As someone who has advocated for many years a rethinking of the one-size-fits-all patent system I think this initiative makes a lot of sense and will definitely head the US patent system and the United States Patent Office in the right direction. Of course, the devil will be in the details, which I plan on thoroughly analyzing in the days and weeks to come.
According to the Patent Office, under the proposed Three-Track initiative, for applications filed first in the United States, an applicant may request:
- Track I: prioritized examination
- Track II: traditional examination under the current procedures
- Track III: for non-continuing applications first filed in the USPTO, an applicant-controlled delay for up to 30 months prior to docketing for examination.
Under Track I as proposed, applicants that request prioritized examination would be required to pay a fee set to recover the cost to the agency of maintaining the planned pendency of non-prioritized applications while expediting the examination of the prioritized application. The Patent Office says that input from the public most likely to use Track I will be useful in setting this fee, and will be considered. The goals for handling applications in this queue would be to provide a first Office action on the merits within four months and a final disposition within 12 months of prioritized status being granted.
For applications filed in the USPTO that are based on a prior foreign-filed application, no action would be taken by the USPTO until the agency receives a copy of the search report, if any, and first office action from the foreign office as well as an appropriate reply to the foreign office action as if the foreign office action was made in the application filed in the USPTO. Following or concurrent with the submission of the foreign office action and reply, the applicant may request prioritized examination or obtain processing under the current procedure.

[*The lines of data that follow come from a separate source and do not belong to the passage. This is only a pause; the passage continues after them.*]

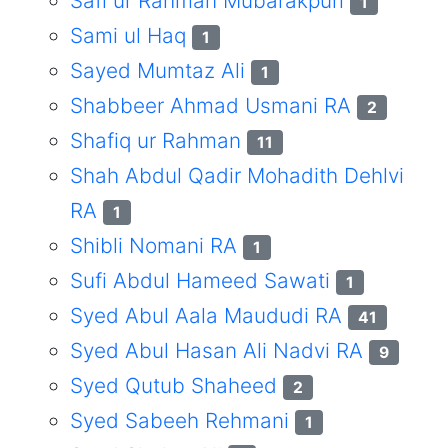
Safi ur Rahman Mubarakpuri
1
Sami ul Haq
1
Sayed Mumtaz Ali
1
Shabbeer Ahmad Usmani RA
2
Shafiq ur Rahman
11
Shah Abdul Qadir Mohadith Dehlvi
RA
1
Shibli Nomani RA
1
Sufi Abdul Hameed Sawati
1
Syed Abul Aala Maududi RA
41
Syed Abul Hasan Ali Nadvi RA
9
Syed Qutub Shaheed
2
Syed Sabeeh Rehmani
1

This proposal would increase the efficiency of the examination of these applications by avoiding or reducing duplication of efforts by the office of first filing and the USPTO.
It is the belief of the Patent Office that overall pendency would be decreased in four ways:
- increased resources in Track I would result in increased output
- reuse of search and examination work done by other offices would result in greater efficiency
- applicants who chose Track III because their applications were of questionable value might ultimately not pursue their application examination
- applicants with applications first filed abroad might ultimately not pursue their application examination
Public input is also requested on a proposal to provide for supplemental searches performed by other intellectual property granting offices at an applicant’s request.
A public meeting will be held on July 20, 2010 at 1:30 p.m. at the USPTO’s Madison building, 600 Dulany Street, Alexandria, Virginia. Those interested in attending the meeting must register by 5:00 p.m. (EDT) July 16, 2010.
Written comments must be submitted by August 20, 2010.
Additional details on the program will be available tomorrow in the June 4, 2010 edition of the Federal Register.